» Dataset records
Start of Block

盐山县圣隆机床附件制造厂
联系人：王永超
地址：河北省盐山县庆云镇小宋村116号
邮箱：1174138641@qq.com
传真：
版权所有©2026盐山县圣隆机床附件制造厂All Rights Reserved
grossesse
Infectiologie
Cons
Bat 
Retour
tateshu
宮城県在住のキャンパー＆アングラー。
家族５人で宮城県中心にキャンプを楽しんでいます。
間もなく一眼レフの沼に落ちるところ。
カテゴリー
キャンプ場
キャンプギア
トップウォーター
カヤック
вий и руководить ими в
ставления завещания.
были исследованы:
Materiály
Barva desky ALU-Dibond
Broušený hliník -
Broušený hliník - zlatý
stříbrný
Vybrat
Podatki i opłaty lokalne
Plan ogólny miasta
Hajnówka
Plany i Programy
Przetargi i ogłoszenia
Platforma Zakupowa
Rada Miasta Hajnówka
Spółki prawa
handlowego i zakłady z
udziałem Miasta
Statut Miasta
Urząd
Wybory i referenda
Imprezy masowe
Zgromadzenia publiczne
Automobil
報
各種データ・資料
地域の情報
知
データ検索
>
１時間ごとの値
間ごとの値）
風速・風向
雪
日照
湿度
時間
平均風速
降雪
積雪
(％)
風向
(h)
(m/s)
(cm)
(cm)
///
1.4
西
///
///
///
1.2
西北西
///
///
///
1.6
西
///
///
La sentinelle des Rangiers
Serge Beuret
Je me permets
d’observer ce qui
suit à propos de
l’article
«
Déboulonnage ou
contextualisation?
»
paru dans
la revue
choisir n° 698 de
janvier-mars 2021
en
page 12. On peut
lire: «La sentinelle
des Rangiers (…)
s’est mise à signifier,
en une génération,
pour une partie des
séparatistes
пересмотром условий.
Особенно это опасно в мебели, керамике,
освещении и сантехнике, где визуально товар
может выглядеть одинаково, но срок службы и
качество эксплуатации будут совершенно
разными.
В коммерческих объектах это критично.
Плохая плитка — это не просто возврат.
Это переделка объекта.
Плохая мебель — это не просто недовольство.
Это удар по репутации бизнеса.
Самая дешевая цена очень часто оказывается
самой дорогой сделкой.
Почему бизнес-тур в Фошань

End of Block

» Instructions to follow
The lines holding the word "просто" are the answer. Pull them out of the records and copy them.

» Solved problem
Плохая плитка — это не просто возврат.
Плохая мебель — это не просто недовольство.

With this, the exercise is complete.